:: Work instructions ::
Set down exactly the lines in the records below that run from the line with "Como foi o voo? Eles estavam" to the line with "Directorio completo de contactos UCR", inclusive, and nothing more.

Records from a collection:
-*-*-
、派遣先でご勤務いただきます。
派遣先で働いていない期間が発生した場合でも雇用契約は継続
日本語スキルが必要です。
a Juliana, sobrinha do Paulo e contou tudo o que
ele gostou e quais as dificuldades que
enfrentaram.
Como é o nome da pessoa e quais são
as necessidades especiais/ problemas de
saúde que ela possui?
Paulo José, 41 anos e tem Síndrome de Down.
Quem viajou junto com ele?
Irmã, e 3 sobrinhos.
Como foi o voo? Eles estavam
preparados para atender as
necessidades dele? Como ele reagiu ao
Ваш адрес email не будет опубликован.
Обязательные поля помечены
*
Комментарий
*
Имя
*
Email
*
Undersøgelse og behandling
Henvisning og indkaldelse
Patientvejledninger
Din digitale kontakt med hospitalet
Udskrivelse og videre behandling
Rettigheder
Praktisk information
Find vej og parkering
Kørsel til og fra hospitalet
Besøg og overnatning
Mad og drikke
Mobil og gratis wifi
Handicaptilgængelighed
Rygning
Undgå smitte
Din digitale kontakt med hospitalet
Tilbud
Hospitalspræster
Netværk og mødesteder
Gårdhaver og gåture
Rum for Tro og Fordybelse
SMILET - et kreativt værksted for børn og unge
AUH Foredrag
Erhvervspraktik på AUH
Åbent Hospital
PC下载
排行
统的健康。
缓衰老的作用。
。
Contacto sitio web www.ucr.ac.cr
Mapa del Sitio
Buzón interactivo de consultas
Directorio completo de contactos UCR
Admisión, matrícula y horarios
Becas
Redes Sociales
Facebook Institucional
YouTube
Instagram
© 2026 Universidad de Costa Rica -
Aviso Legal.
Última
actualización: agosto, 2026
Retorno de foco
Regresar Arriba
-*-*-
:: Task solution ::
Como foi o voo? Eles estavam
preparados para atender as
necessidades dele? Como ele reagiu ao
Ваш адрес email не будет опубликован.
Обязательные поля помечены
*
Комментарий
*
Имя
*
Email
*
Undersøgelse og behandling
Henvisning og indkaldelse
Patientvejledninger
Din digitale kontakt med hospitalet
Udskrivelse og videre behandling
Rettigheder
Praktisk information
Find vej og parkering
Kørsel til og fra hospitalet
Besøg og overnatning
Mad og drikke
Mobil og gratis wifi
Handicaptilgængelighed
Rygning
Undgå smitte
Din digitale kontakt med hospitalet
Tilbud
Hospitalspræster
Netværk og mødesteder
Gårdhaver og gåture
Rum for Tro og Fordybelse
SMILET - et kreativt værksted for børn og unge
AUH Foredrag
Erhvervspraktik på AUH
Åbent Hospital
PC下载
排行
统的健康。
缓衰老的作用。
。
Contacto sitio web www.ucr.ac.cr
Mapa del Sitio
Buzón interactivo de consultas
Directorio completo de contactos UCR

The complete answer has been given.